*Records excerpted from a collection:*

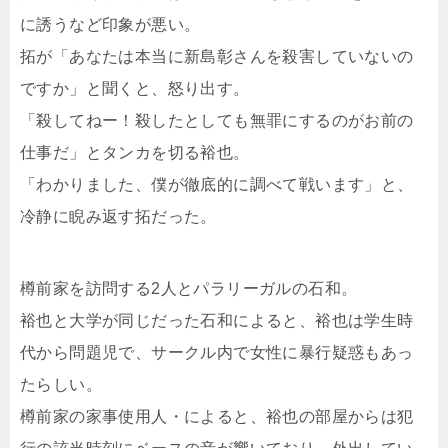
に誘うなど印象が悪い。
拓が「あなたは本当に新島彰さんを殺害していないの
ですか」と聞くと、怒り出す。
「殺してねー！殺したとしても無罪にするのがお前の
仕事だ」とタンカを切る裕也。
「わかりました、僕が徹底的に調べて戦います」と、
冷静に睨み返す拓だった。
樽前家を訪問する2人とパラリーガルの石和。
裕也と大学が同じだった石和によると、裕也は学生時
代から問題児で、サークル内で女性に暴行疑惑もあっ
たらしい。
樽前家の家事使用人・によると、裕也の部屋からは犯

*TASK GOAL:*
Output the data exactly as it appears. The pictures do not belong in it.

*OUTPUT FOR THIS EXERCISE:*
に誘うなど印象が悪い。
拓が「あなたは本当に新島彰さんを殺害していないの
ですか」と聞くと、怒り出す。
「殺してねー！殺したとしても無罪にするのがお前の
仕事だ」とタンカを切る裕也。
「わかりました、僕が徹底的に調べて戦います」と、
冷静に睨み返す拓だった。
樽前家を訪問する2人とパラリーガルの石和。
裕也と大学が同じだった石和によると、裕也は学生時
代から問題児で、サークル内で女性に暴行疑惑もあっ
たらしい。
樽前家の家事使用人・によると、裕也の部屋からは犯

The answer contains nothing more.